Task to complete.
Only lines that contain the word "overlijden" belong in the answer; copy them from the records below.

Records provided.
────────

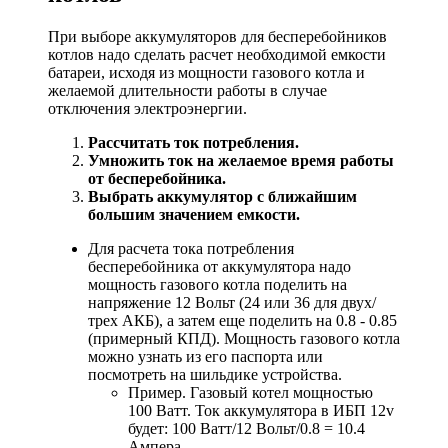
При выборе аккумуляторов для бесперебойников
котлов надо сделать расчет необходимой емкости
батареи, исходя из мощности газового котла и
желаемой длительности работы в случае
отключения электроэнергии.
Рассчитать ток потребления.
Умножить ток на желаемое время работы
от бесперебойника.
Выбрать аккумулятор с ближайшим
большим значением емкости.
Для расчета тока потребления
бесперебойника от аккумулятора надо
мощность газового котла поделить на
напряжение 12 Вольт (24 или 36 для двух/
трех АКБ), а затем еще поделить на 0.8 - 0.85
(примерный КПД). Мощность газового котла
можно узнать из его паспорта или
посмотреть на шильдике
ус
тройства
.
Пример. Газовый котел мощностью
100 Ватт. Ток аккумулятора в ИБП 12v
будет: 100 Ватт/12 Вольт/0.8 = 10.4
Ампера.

────────

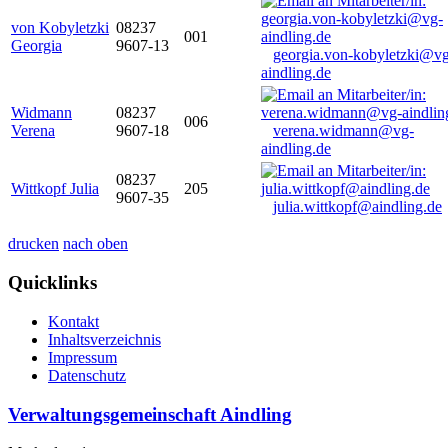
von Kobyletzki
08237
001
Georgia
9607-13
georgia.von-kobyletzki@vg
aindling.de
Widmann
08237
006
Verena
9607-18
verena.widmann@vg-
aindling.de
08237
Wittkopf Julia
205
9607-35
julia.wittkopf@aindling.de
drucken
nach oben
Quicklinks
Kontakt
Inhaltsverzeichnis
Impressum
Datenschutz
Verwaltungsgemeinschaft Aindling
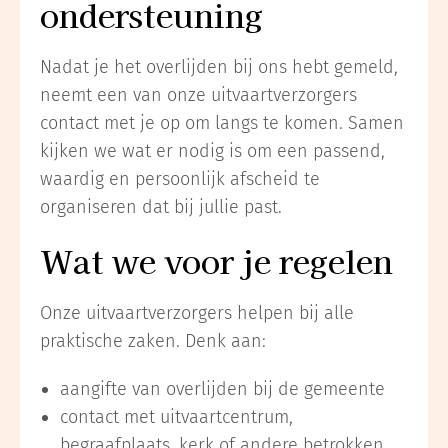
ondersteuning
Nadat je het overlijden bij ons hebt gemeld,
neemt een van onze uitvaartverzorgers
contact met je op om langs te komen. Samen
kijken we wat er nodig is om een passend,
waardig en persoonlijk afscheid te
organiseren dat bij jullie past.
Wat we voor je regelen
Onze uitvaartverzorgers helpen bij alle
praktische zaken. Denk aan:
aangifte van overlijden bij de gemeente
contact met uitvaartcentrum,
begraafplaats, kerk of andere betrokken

────────

Finished task.
Nadat je het overlijden bij ons hebt gemeld,
aangifte van overlijden bij de gemeente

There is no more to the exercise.